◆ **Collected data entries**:

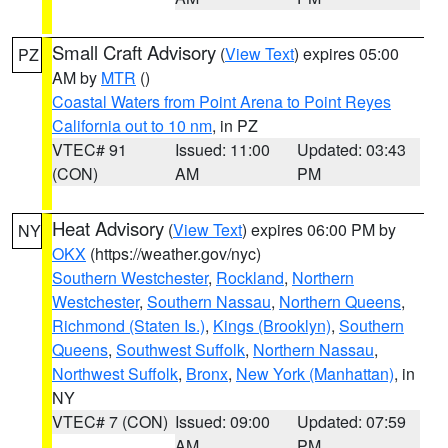
Small Craft Advisory
(
View Text
) expires 05:00
PZ
AM by
MTR
()
Coastal Waters from Point Arena to Point Reyes
California out to 10 nm
, in PZ
VTEC# 91
Issued: 11:00
Updated: 03:43
(CON)
AM
PM
Heat Advisory
(
View Text
) expires 06:00 PM by
NY
OKX
(https://weather.gov/nyc)
Southern Westchester
,
Rockland
,
Northern
Westchester
,
Southern Nassau
,
Northern Queens
,
Richmond (Staten Is.)
,
Kings (Brooklyn)
,
Southern
Queens
,
Southwest Suffolk
,
Northern Nassau
,
Northwest Suffolk
,
Bronx
,
New York (Manhattan)
, in
NY
VTEC# 7 (CON)
Issued: 09:00
Updated: 07:59
AM
PM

◆ **WORK ORDER**: From the line containing "Southwest Suffolk" to the final line of the data, repeat each line exactly. Include both ends.

◆ **WRITTEN ANSWER**:
Southwest Suffolk
,
Northern Nassau
,
Northwest Suffolk
,
Bronx
,
New York (Manhattan)
, in
NY
VTEC# 7 (CON)
Issued: 09:00
Updated: 07:59
AM
PM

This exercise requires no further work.